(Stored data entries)
╭──

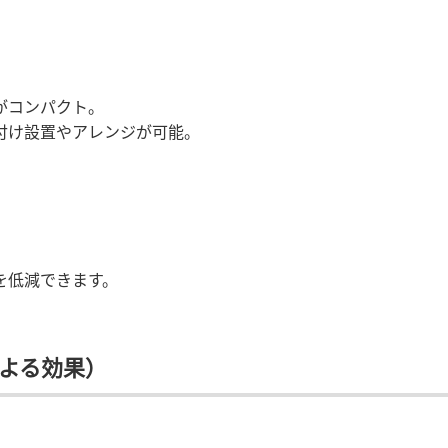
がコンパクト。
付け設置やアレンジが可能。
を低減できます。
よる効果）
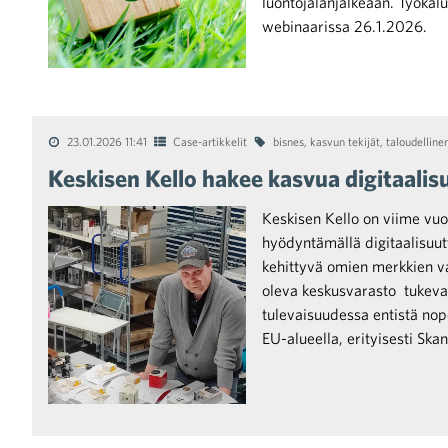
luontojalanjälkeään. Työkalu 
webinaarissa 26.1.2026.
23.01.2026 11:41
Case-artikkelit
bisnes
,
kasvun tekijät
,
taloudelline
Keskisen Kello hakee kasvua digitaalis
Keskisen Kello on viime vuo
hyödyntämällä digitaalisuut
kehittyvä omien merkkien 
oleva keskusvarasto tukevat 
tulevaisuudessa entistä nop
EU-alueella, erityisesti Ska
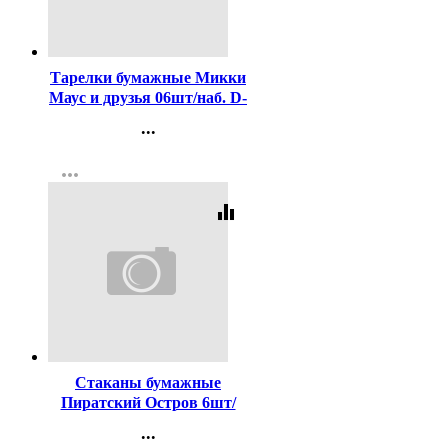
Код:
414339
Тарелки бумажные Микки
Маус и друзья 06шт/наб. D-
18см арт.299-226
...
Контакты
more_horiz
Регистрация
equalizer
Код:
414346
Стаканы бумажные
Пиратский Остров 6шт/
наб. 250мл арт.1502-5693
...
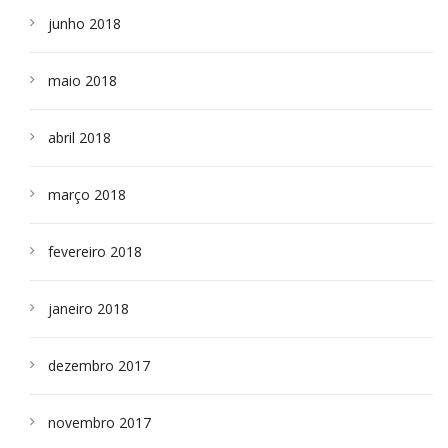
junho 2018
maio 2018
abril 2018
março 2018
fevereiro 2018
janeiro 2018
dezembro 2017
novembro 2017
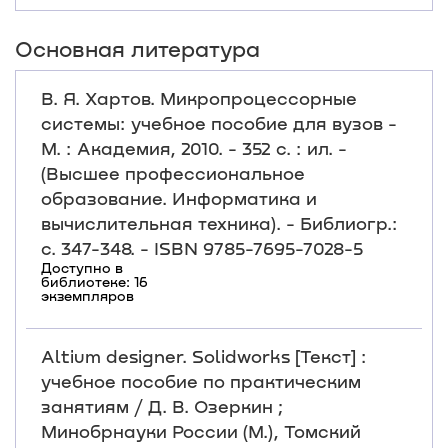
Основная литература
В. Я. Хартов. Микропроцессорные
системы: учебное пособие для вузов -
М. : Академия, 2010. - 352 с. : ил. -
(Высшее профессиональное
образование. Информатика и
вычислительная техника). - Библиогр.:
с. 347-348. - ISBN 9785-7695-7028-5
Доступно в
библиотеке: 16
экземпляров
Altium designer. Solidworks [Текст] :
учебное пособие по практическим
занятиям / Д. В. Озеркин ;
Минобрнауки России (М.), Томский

╰──
╭──

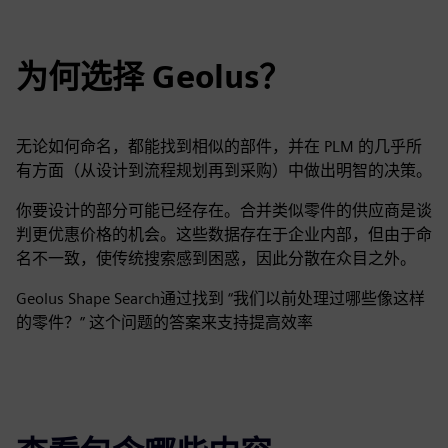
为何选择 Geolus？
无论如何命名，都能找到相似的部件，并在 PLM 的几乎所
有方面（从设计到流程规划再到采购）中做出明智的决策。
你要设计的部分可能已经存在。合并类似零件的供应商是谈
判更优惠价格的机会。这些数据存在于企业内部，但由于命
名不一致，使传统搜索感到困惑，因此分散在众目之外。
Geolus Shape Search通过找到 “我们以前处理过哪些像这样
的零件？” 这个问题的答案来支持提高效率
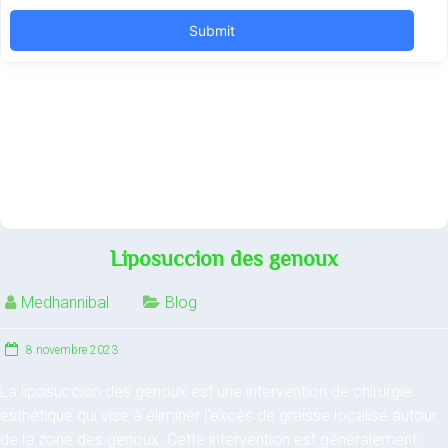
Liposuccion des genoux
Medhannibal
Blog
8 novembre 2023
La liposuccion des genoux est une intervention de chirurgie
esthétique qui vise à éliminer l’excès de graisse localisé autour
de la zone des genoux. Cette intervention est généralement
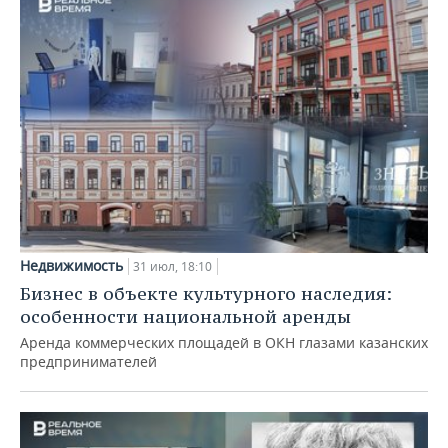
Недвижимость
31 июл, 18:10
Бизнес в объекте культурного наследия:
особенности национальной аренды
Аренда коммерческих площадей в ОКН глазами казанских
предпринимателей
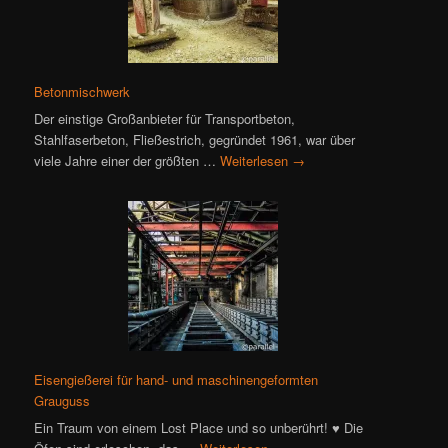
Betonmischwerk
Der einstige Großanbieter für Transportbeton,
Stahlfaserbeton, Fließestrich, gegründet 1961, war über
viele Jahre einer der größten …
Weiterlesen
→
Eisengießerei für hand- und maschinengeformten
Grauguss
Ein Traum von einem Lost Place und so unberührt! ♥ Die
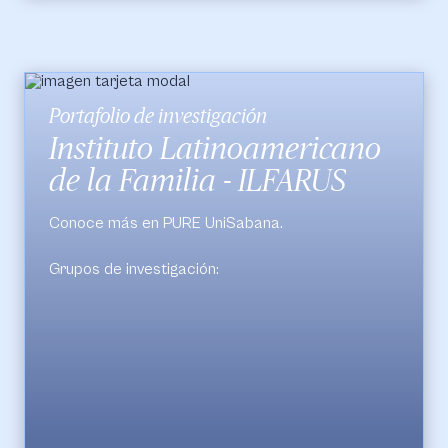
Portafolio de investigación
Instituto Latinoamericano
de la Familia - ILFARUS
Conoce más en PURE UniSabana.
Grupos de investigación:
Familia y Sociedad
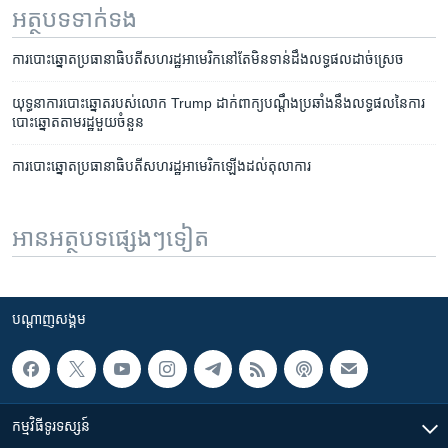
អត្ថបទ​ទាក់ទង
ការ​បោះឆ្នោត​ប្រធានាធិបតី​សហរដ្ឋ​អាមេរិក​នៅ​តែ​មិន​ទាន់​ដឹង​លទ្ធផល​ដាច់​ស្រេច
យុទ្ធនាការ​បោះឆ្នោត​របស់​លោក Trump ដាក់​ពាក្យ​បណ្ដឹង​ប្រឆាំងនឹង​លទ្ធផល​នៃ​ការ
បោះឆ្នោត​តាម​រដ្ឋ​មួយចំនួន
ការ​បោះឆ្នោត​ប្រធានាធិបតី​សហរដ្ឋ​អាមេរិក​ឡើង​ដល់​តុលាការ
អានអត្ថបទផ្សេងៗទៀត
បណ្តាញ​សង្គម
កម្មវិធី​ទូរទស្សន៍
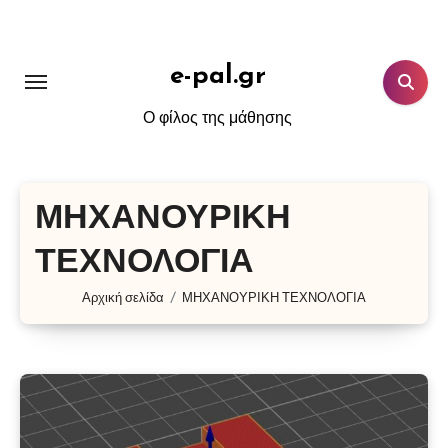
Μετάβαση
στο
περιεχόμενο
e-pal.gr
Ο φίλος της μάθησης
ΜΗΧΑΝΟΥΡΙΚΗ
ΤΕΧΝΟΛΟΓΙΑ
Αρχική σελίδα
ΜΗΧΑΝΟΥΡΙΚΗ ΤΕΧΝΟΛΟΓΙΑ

╰──

-- EXERCISE GOAL --
Copy word for word the span of the records above that begins at the line with "Conoce más en PURE UniSabana." and ends at the line with "ΜΗΧΑΝΟΥΡΙΚΗ ΤΕΧΝΟΛΟΓΙΑ", including those two lines but not the pictures.

-- RESPONSE --
Conoce más en PURE UniSabana.
Grupos de investigación:
Familia y Sociedad
អត្ថបទ​ទាក់ទង
ការ​បោះឆ្នោត​ប្រធានាធិបតី​សហរដ្ឋ​អាមេរិក​នៅ​តែ​មិន​ទាន់​ដឹង​លទ្ធផល​ដាច់​ស្រេច
យុទ្ធនាការ​បោះឆ្នោត​របស់​លោក Trump ដាក់​ពាក្យ​បណ្ដឹង​ប្រឆាំងនឹង​លទ្ធផល​នៃ​ការ
បោះឆ្នោត​តាម​រដ្ឋ​មួយចំនួន
ការ​បោះឆ្នោត​ប្រធានាធិបតី​សហរដ្ឋ​អាមេរិក​ឡើង​ដល់​តុលាការ
អានអត្ថបទផ្សេងៗទៀត
បណ្តាញ​សង្គម
កម្មវិធី​ទូរទស្សន៍
Μετάβαση
στο
περιεχόμενο
e-pal.gr
Ο φίλος της μάθησης
ΜΗΧΑΝΟΥΡΙΚΗ
ΤΕΧΝΟΛΟΓΙΑ
Αρχική σελίδα
ΜΗΧΑΝΟΥΡΙΚΗ ΤΕΧΝΟΛΟΓΙΑ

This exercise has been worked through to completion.